**What is needed:**
I would like you to output every record below exactly, apart from the pictures.

**Data for review:**
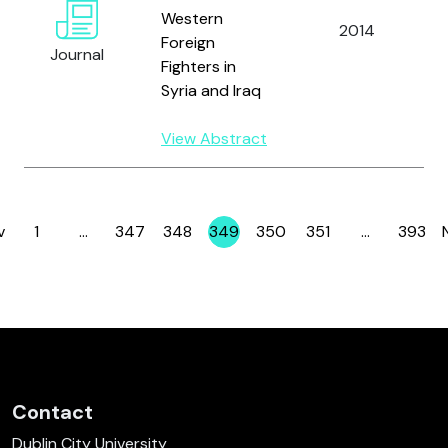
Western
2014
K
Foreign
Journal
Fighters in
Syria and Iraq
View Abstract
v
1
…
347
348
349
350
351
…
393
Page
Page
Page
Page
Page
Page
Page
Contact
Dublin City University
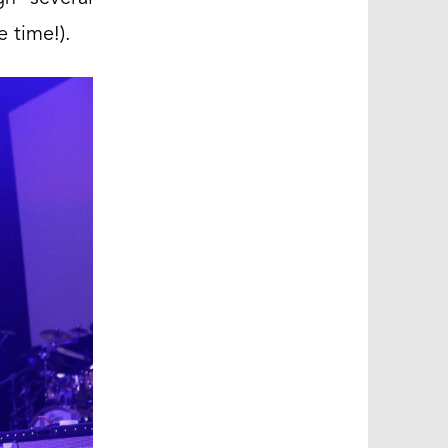
e time!).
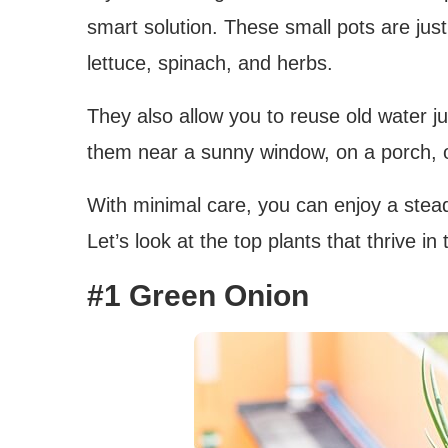
smart solution. These small pots are jus
lettuce, spinach, and herbs.
They also allow you to reuse old water ju
them near a sunny window, on a porch, or
With minimal care, you can enjoy a stead
Let’s look at the top plants that thrive in
#1 Green Onion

**Reply:**
Western
2014
K
Foreign
Journal
Fighters in
Syria and Iraq
View Abstract
v
1
…
347
348
349
350
351
…
393
Page
Page
Page
Page
Page
Page
Page
Contact
Dublin City University
e time!).
smart solution. These small pots are jus
lettuce, spinach, and herbs.
They also allow you to reuse old water ju
them near a sunny window, on a porch, or
With minimal care, you can enjoy a stead
Let’s look at the top plants that thrive in
#1 Green Onion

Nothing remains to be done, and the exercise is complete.